YOUR OBJECTIVE
Go to the line holding "Forschung folgende Faustregeln: Zunächst" in the entries below and write out exactly every line down to and including the line holding "Suchanfragen verwenden. Als zweites...".

Transcribed page contents

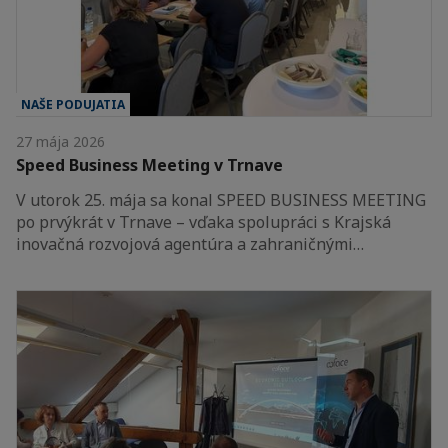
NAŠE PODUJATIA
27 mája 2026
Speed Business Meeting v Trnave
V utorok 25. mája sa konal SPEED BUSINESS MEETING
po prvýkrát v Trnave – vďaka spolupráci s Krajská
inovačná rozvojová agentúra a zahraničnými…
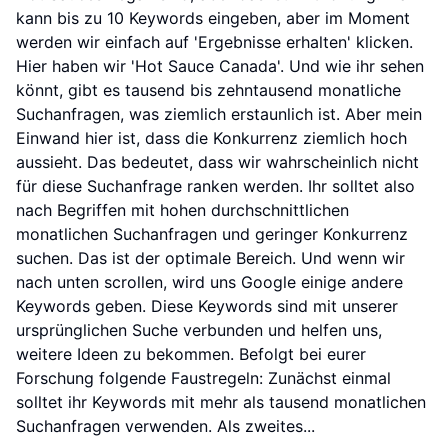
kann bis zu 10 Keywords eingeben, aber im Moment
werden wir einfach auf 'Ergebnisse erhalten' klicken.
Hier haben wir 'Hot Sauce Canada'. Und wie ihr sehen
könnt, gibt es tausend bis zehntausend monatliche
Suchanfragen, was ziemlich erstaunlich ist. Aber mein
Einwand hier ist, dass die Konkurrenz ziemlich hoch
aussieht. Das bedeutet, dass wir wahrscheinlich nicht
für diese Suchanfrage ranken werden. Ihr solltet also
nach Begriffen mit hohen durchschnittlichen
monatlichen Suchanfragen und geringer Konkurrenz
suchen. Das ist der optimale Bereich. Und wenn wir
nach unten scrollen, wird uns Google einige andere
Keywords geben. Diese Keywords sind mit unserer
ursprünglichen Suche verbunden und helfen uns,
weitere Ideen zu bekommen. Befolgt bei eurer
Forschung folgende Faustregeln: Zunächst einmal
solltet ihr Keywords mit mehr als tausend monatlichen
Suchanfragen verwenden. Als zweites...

==

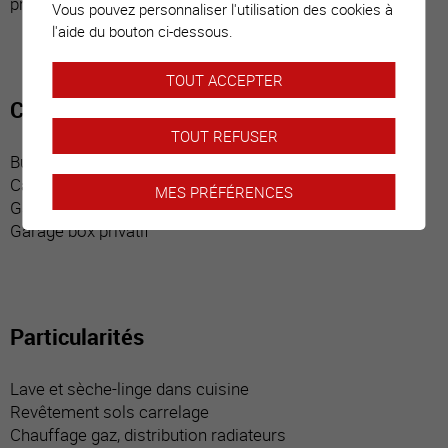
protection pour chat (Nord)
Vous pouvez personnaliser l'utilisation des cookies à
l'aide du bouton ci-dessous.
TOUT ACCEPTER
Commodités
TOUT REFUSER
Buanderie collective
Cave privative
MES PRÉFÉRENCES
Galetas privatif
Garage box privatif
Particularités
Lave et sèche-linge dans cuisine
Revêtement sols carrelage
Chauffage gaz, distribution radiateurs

YOUR SOLUTION
Forschung folgende Faustregeln: Zunächst einmal
solltet ihr Keywords mit mehr als tausend monatlichen
Suchanfragen verwenden. Als zweites...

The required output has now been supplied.